We have extended our Early Bird Tickets for Inspire 2023! Discounted pricing goes until February 24th. Save your spot!

Alteryx Designer Discussions

Find answers, ask questions, and share expertise about Alteryx Designer and Intelligence Suite.

Custom Tableau Output Tool - Avoiding Embedding Credentials

9 - Comet

Hello! I am trying to solve a company-wide problem of not wanting our users to embed their passwords in workflows that have the Tableau Output tool that publishes their data to Tableau Server. 


I have come up with these assumptions:

  • Creating a service account (svc4alteryx) that is used to publish any data sources from Alteryx to Server.

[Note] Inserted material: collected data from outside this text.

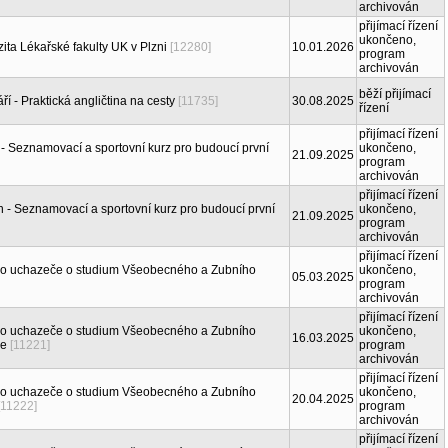
archivován
přijímací řízení
ukončeno,
ita Lékařské fakulty UK v Plzni
[12280]
10.01.2026
program
archivován
běží přijímací
áří - Praktická angličtina na cesty
[11735]
30.08.2025
řízení
přijímací řízení
h - Seznamovací a sportovní kurz pro budoucí první
ukončeno,
21.09.2025
program
archivován
přijímací řízení
ěh - Seznamovací a sportovní kurz pro budoucí první
ukončeno,
21.09.2025
program
archivován
přijímací řízení
pro uchazeče o studium Všeobecného a Zubního
ukončeno,
05.03.2025
program
archivován
přijímací řízení
pro uchazeče o studium Všeobecného a Zubního
ukončeno,
16.03.2025
ie
[11221]
program
archivován
přijímací řízení
pro uchazeče o studium Všeobecného a Zubního
ukončeno,
20.04.2025
[11222]
program
archivován
přijímací řízení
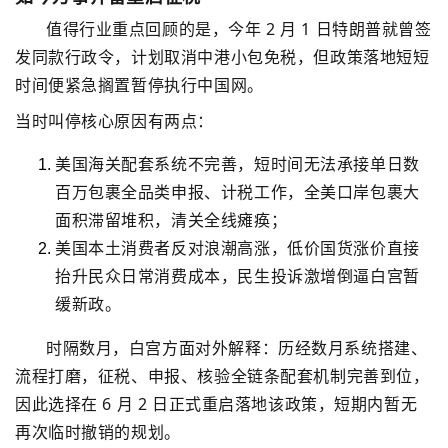
值得行业重点回顾的是，今年 2 月 1 日特朗普就曾签
发同款行政令，计划取消中港小包免税，但政策落地短短
时间便紧急搁置暂停执行
中国网
。
当时叫停核心原因有两点：
美国海关配套系统不完善，短时间无法承接单日数
百万包裹全品类申报、计税工作，全美口岸包裹大
面积滞留堆积，清关全线瘫痪；
美国本土消费者反对浪潮高涨，低价国货涨价直接
抬升民众日常消费成本，
民生投诉
激增倒逼白宫暂
缓新政。
时隔数月，白宫方面对外解释：历经数月系统搭建、
流程打磨，征税、申报、核验全链条配套机制完善到位，
因此选择在 6 月 2 日正式重启落地该政策，短期内暂无
再次临时撤销的规划。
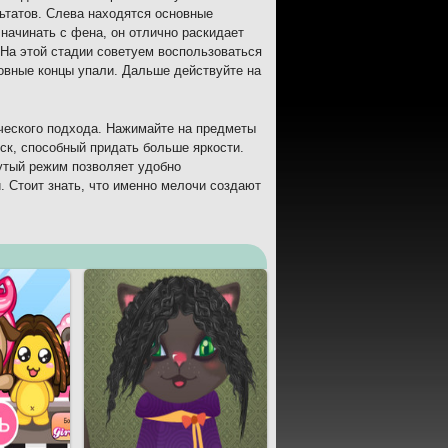
ьтатов. Слева находятся основные
начинать с фена, он отлично раскидает
На этой стадии советуем воспользоваться
овные концы упали. Дальше действуйте на
рческого подхода. Нажимайте на предметы
еск, способный придать больше яркости.
нутый режим позволяет удобно
 Стоит знать, что именно мелочи создают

This helps so that we are not using extra Tableau licenses (a service account per team).
  • That service accounts gets added to any sites where people want to publish from Alteryx to Tableau.
    • But I need to make sure developers from Site B can't publish data sources to Site A. So, I will need to still authenticate if the person running the Alteryx flow can publish to that spot in Tableau Server they are pointing to. 


I would modify the Tableau Output tool to:

  • Check who is running the Alteryx workflow (don't need their password) and if that person has access to publish to where they are trying to publish on Tableau Server (much of this logic is already in the Tableau Output tool on how it authenticates users in Tableau Server)
  • If the person has access to publish to that place in Tableau Server, then it uses the hardcoded credentials of the service account to publish to that place in Tableau. (Again much of this logic is already in the Tableau Output tool but instead of passing the user credentials we would hardcode the svc account and password and encrypt the macro)
  • Write a log of who published where using this new macro for auditing purposes.


This would greatly help us as it is making sure we aren't embedding passwords, having someone publish to something that they don't have access to publish (Developer A builds workflow with their embedded password but Member B who is running it on Gallery does not) or dealing with expired passwords inside of workflows.


This is also not just a Publish to Tableau problem, we are looking into developing something like this with many of our input/output tools (Power Platform, One Drive, etc.)


Has anyone tried something like this before or think that I am missing something?